信州小県郡(ちいさがた)戸石と云うところがある
この城は村上義清と小笠原長持の相持ちの城で、村上より薬師寺右近の舎弟、同弥次右衛門が千三百を率い、小笠原からは長澤右兵衛大夫を大将に千人、両家合わせて二千三百が籠っている。
これらは時々、武田方の海野へ兵を出して放火などを繰り返していたから、三月上旬に戸石を落すべく軍議を重ねた。
村上、小笠原とは別に伊那谷には伊奈衆が割拠していて、村上、小笠原に同心して武田と敵対しているから、いつ彼らが後詰となって横槍を入れてくるかわからない
その為、左馬之助信繁を大将にして、穴山伊豆守、小山田左兵衛尉、小幡織部正虎盛、金森若狭守を以て、下諏訪に向け塩尻口を押さえ伊奈衆、小笠原、木曽に備えた。

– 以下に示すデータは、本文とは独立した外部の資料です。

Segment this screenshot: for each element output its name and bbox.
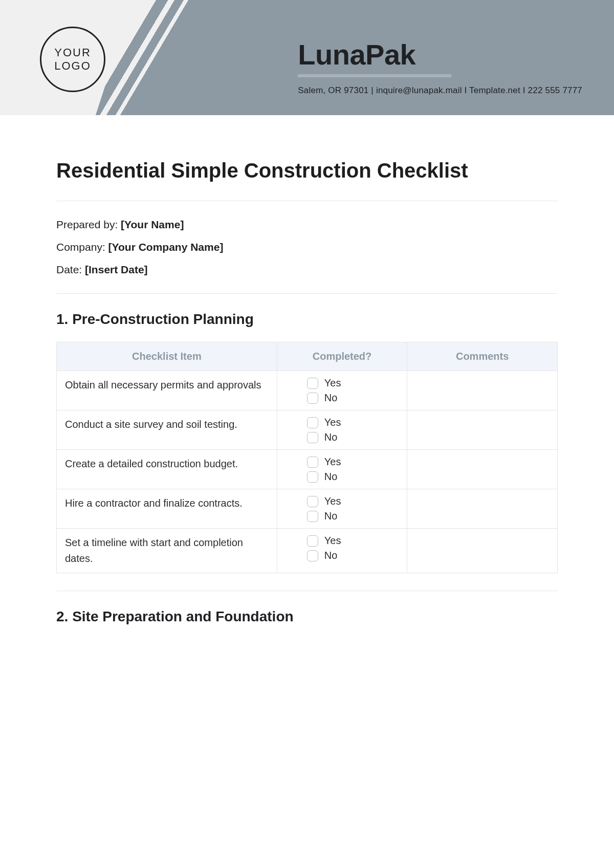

また板垣駿河守を大将にして、原美濃守を添えて碓氷峠に向けた、これは上野の上杉修理大夫憲昌(憲政)が村上勢に合力するという動きが見えるからだ
そのほかにも要所要所に兵を置いたので、晴信の手勢は四千百七十人で甲館を出発した。
三月十四日には戸石に到達して、まず栗原左衛門尉に、信州の降将、芦田、相木、川上入道、平沢らに千五百を与えて城の一番攻めに向かわせた。
芦田らは今日が武田方としての初陣であるから、なんとか手柄を立てようと鉄砲を撃ちかけて追手に押し出していった
城方も落とされまいと、魯の上から石を落したり矢を射かけて抵抗した
戸石に武田勢が押し寄せたと聞いて、村上義清は七千六百余騎を引き連れて後詰に向かった
さらに信州の諸勢力が二千騎加わり、総勢凡そ一万騎となった
楽岩寺左馬助、小島五郎左衛門を先鋒として西の方より押し寄せて来た。
晴信は、その押さえとして小山田備中、息子の同名彦十郎父子と甘利備前守を向かわせ。その間に城を攻め落とす策に出た。
しかし甘利らの勢は村上の一万に対して九分の一に満たない小勢である
しかし武田の軍法、「小敵を見て侮らず、大敵を見て恐れず」という
甘利らは本陣から僅か八、九町しか離れていない場所で陣を構えた
左右の沼地と水田を小楯として西に向けて盾を押し並べて、その後ろに鉄砲を並べて、村上の後詰に備えた。
晴信の本陣は城から五町ほど、その勢は僅か二千六百余騎、幹道の真ん中に床几を置いてそこに座した。
旗本を左右に配して、後方一町に諸角豊後守が七十騎でしまり備えとなっている
この危うき事は大山に卵を投げるが如しなり、西には村上の一万騎、東には戸石城の二千三百が後詰と合体するまでの間は、何が何でも城を守ると思い、堅固に防衛を固めている。
そして西からの援軍が武田勢を押しつぶせば、その時には城門を開いて二千の城兵、一気に晴信本陣へ切り込んで大将首を上げる算段である。